Here you can download the program and source codes for solving the traveling salesman problem according to the algorithm described above.
Management bodies:
Button “Load” loads task from file with * .txt extension
The format of the txt file is as follows: in each line, after 1 space, the x and y coordinates for each node in the task are indicated. The first line contains the coordinates of the input node. In the last line - the coordinates of the output node. The remaining nodes between them in random order. Coordinates are in the range of 0-1 with an accuracy of 6 decimal places. The separator of the whole and fractional part is a comma.
The “Generate” button generates a random traveling salesman task, with the number of nodes specified in the “Nodes” field.
The “Save” button saves the coordinates of the nodes of this task.
The “Solve” button solves the traveling salesman problem, recursively breaking it into a constant number of groups specified in the “Groups” field.

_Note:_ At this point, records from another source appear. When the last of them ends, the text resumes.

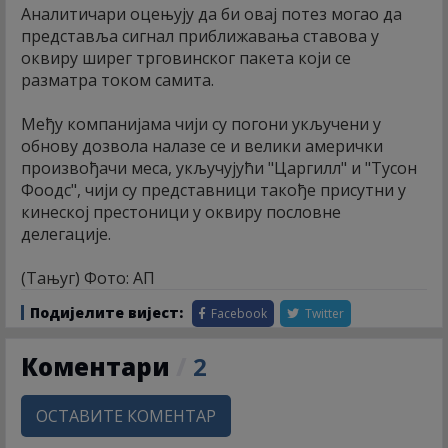
Аналитичари оцењују да би овај потез могао да
представља сигнал приближавања ставова у
оквиру ширег трговинског пакета који се
разматра током самита.
Међу компанијама чији су погони укључени у
обнову дозвола налазе се и велики амерички
произвођачи меса, укључујући "Царгилл" и "Тyсон
Фоодс", чији су представници такође присутни у
кинеској престоници у оквиру пословне
делегације.
(Тањуг) Фото: АП
Подијелите вијест:
Facebook
Twitter
Коментари
/
2
ОСТАВИТЕ КОМЕНТАР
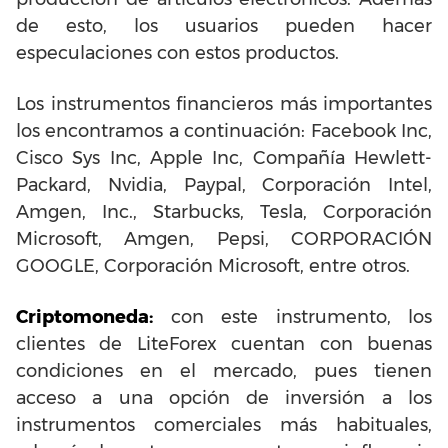
de esto, los usuarios pueden hacer
especulaciones con estos productos.
Los instrumentos financieros más importantes
los encontramos a continuación: Facebook Inc,
Cisco Sys Inc
, Apple Inc, Compañía Hewlett-
Packard,
Nvidia
, Paypal, Corporación Intel,
Amgen, Inc., Starbucks,
Tesla
, Corporación
Microsoft, Amgen,
Pepsi
,
CORPORACIÓN
GOOGLE
, Corporación Microsoft, entre otros.
Criptomoneda:
con este instrumento, los
clientes de LiteForex cuentan con buenas
condiciones en el mercado, pues tienen
acceso a una opción de inversión a los
instrumentos comerciales más habituales,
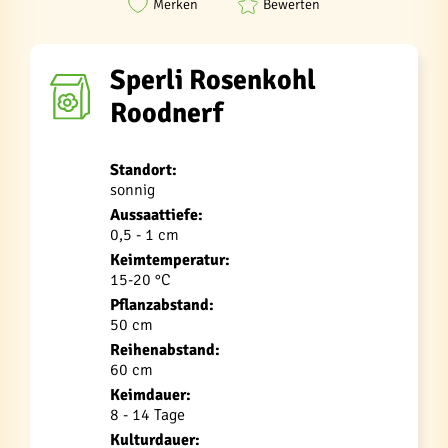
Merken
Bewerten
Sperli Rosenkohl
Roodnerf
Standort:
sonnig
Aussaattiefe:
0,5 - 1 cm
Keimtemperatur:
15-20 °C
Pflanzabstand:
50 cm
Reihenabstand:
60 cm
Keimdauer:
8 - 14 Tage
Kulturdauer:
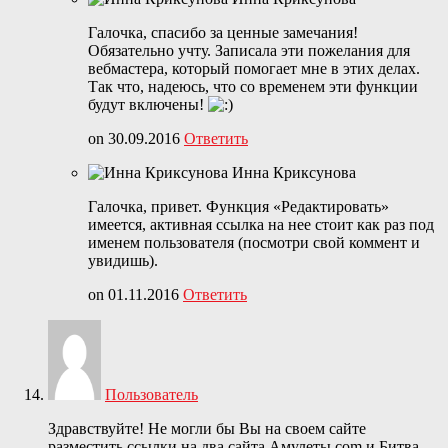
Галочка, спасибо за ценные замечания!
Обязательно учту. Записала эти пожелания для
вебмастера, который помогает мне в этих делах.
Так что, надеюсь, что со временем эти функции
будут включены!
on 30.09.2016
Ответить
Инна Криксунова
Галочка, привет. Функция «Редактировать»
имеется, активная ссылка на нее стоит как раз под
именем пользователя (посмотри свой коммент и
увидишь).
on 01.11.2016
Ответить
Пользователь
Здравствуйте! Не могли бы Вы на своем сайте
разместить ссылки на два сайта Амулеты.com и Битва-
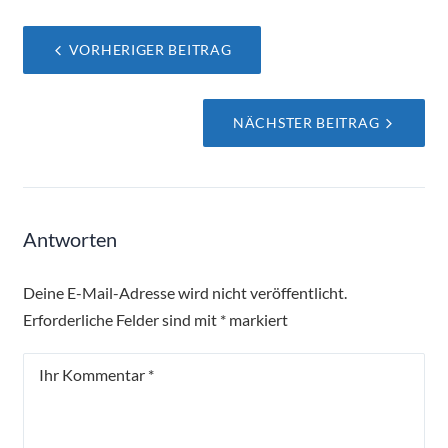
Beitragsnavigation
VORHERIGER BEITRAG
NÄCHSTER BEITRAG
Antworten
Deine E-Mail-Adresse wird nicht veröffentlicht.
Erforderliche Felder sind mit
*
markiert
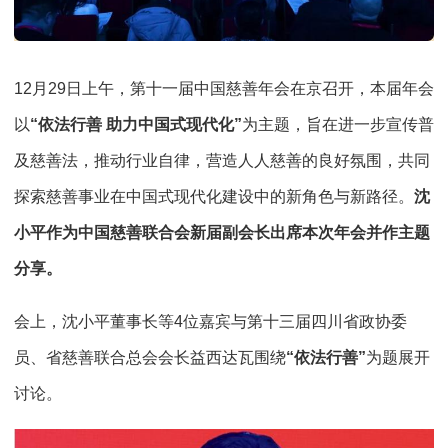
12月29日上午，第十一届中国慈善年会在京召开，本届年会
以
“依法行善 助力中国式现代化”
为主题，旨在进一步宣传普
及慈善法，推动行业自律，营造人人慈善的良好氛围，共同
探索慈善事业在中国式现代化建设中的新角色与新路径。
沈
小平作为中国慈善联合会新届副会长出席本次年会并作主题
分享。
会上，沈小平董事长等4位嘉宾与第十三届四川省政协委
员、省慈善联合总会会长益西达瓦围绕
“依法行善”
为题展开
讨论。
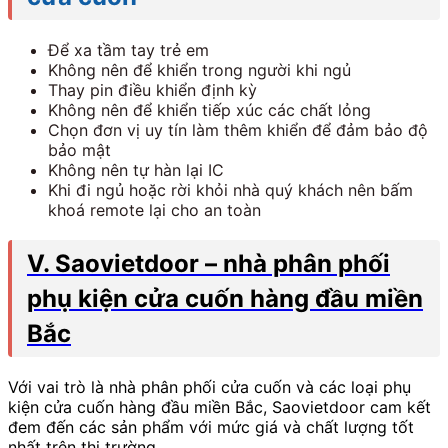
Để xa tầm tay trẻ em
Không nên để khiển trong người khi ngủ
Thay pin điều khiển định kỳ
Không nên để khiển tiếp xúc các chất lỏng
Chọn đơn vị uy tín làm thêm khiển để đảm bảo độ
bảo mật
Không nên tự hàn lại IC
Khi đi ngủ hoặc rời khỏi nhà quý khách nên bấm
khoá remote lại cho an toàn
V. Saovietdoor – nhà phân phối
phụ kiện cửa cuốn hàng đầu miền
Bắc
Với vai trò là nhà phân phối cửa cuốn và các loại phụ
kiện cửa cuốn hàng đầu miền Bắc, Saovietdoor cam kết
đem đến các sản phẩm với mức giá và chất lượng tốt
nhất trên thị trường.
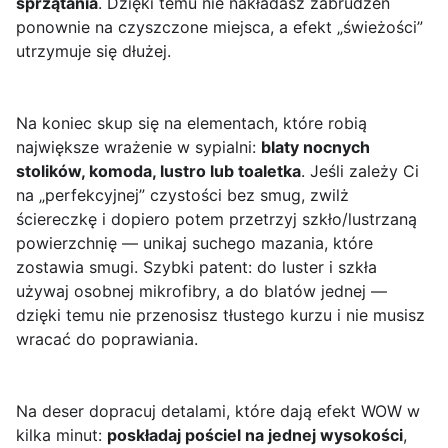
sprzątania
. Dzięki temu nie nakładasz zabrudzeń
ponownie na czyszczone miejsca, a efekt „świeżości”
utrzymuje się dłużej.
Na koniec skup się na elementach, które robią
największe wrażenie w sypialni:
blaty nocnych
stolików, komoda, lustro lub toaletka
. Jeśli zależy Ci
na „perfekcyjnej” czystości bez smug, zwilż
ściereczkę i dopiero potem przetrzyj szkło/lustrzaną
powierzchnię — unikaj suchego mazania, które
zostawia smugi. Szybki patent: do luster i szkła
używaj osobnej mikrofibry, a do blatów jednej —
dzięki temu nie przenosisz tłustego kurzu i nie musisz
wracać do poprawiania.
Na deser dopracuj detalami, które dają efekt WOW w
kilka minut:
poskładaj pościel na jednej wysokości
,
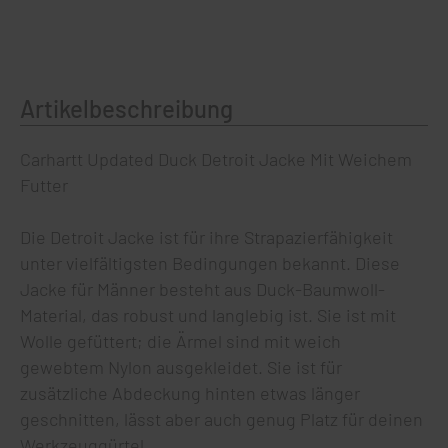
Artikelbeschreibung
Carhartt Updated Duck Detroit Jacke Mit Weichem
Futter
Die Detroit Jacke ist für ihre Strapazierfähigkeit
unter vielfältigsten Bedingungen bekannt. Diese
Jacke für Männer besteht aus Duck-Baumwoll-
Material, das robust und langlebig ist. Sie ist mit
Wolle gefüttert; die Ärmel sind mit weich
gewebtem Nylon ausgekleidet. Sie ist für
zusätzliche Abdeckung hinten etwas länger
geschnitten, lässt aber auch genug Platz für deinen
Werkzeuggürtel.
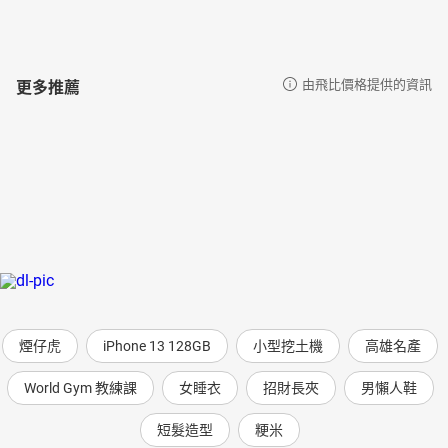
更多推薦
由飛比價格提供的資訊
煙仔虎
iPhone 13 128GB
小型挖土機
高雄名產
World Gym 教練課
女睡衣
招財長夾
男懶人鞋
短髮造型
粳米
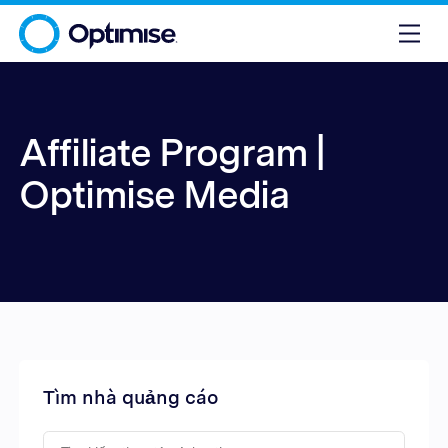
Affiliate Program |
Optimise Media
Tìm nhà quảng cáo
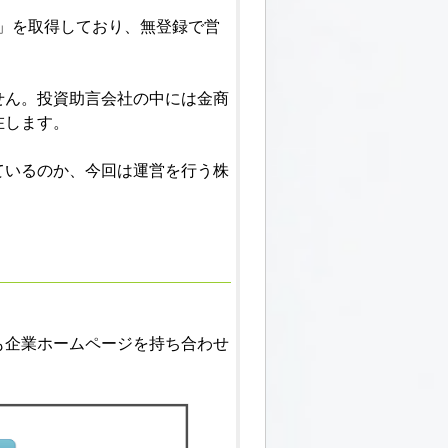
号」を取得しており、無登録で営
せん。投資助言会社の中には金商
在します。
ているのか、今回は運営を行う株
も企業ホームページを持ち合わせ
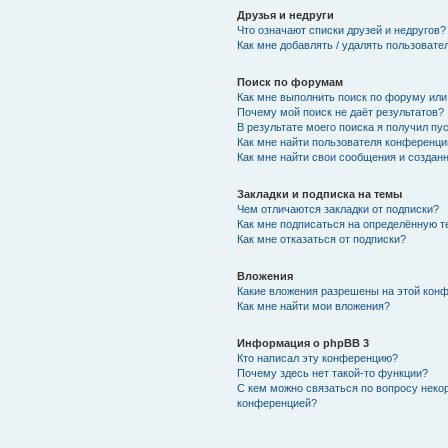
Друзья и недруги
Что означают списки друзей и недругов?
Как мне добавлять / удалять пользовате
Поиск по форумам
Как мне выполнить поиск по форуму ил
Почему мой поиск не даёт результатов?
В результате моего поиска я получил пу
Как мне найти пользователя конференци
Как мне найти свои сообщения и создан
Закладки и подписка на темы
Чем отличаются закладки от подписки?
Как мне подписаться на определённую 
Как мне отказаться от подписки?
Вложения
Какие вложения разрешены на этой кон
Как мне найти мои вложения?
Информация о phpBB 3
Кто написал эту конференцию?
Почему здесь нет такой-то функции?
С кем можно связаться по вопросу неко
конференцией?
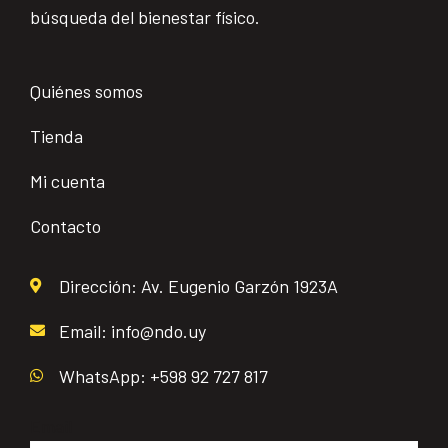
búsqueda del bienestar físico.
Quiénes somos
Tienda
Mi cuenta
Contacto
Dirección: Av. Eugenio Garzón 1923A
Email: info@ndo.uy
WhatsApp: +598 92 727 817
Email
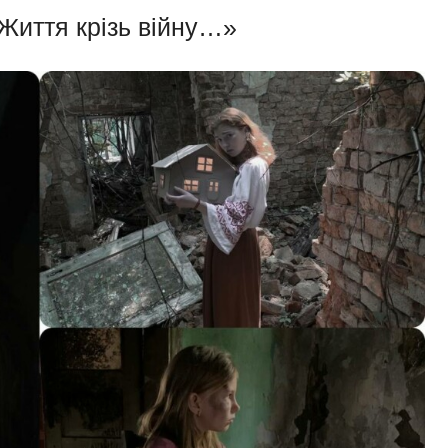
«Життя крізь війну…»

If the specified number of groups is greater than or equal to the number of nodes, then, naturally, a complete search of nodes will be performed. Therefore, it is not recommended to indicate the number of groups more than 18.
In this program, the division into groups is not optimal, so the intersections happen. But this disadvantage is fundamentally eliminated.
To improve the algorithm, the Nodes parameter should be divided into two independent parameters:
Nmax - the maximum number of nodes for which a complete enumeration is done without splitting into groups.
Gmax - the number of groups for splitting nodes, the number of which exceeded Nmax. And this number can be set differently. You can divide the number of nodes by a constant, you can subtract 1 from the current number of nodes, you can divide the number of nodes in the ratio of the "golden section", you can take a fixed percentage. In this regard, I conducted research.
In this program, for simplicity and clarity, Gmax = Nmax = Groups.
The program calculates one thousand nodes with Groups = 13 in less than 5 seconds. For a complete search, the result is very good.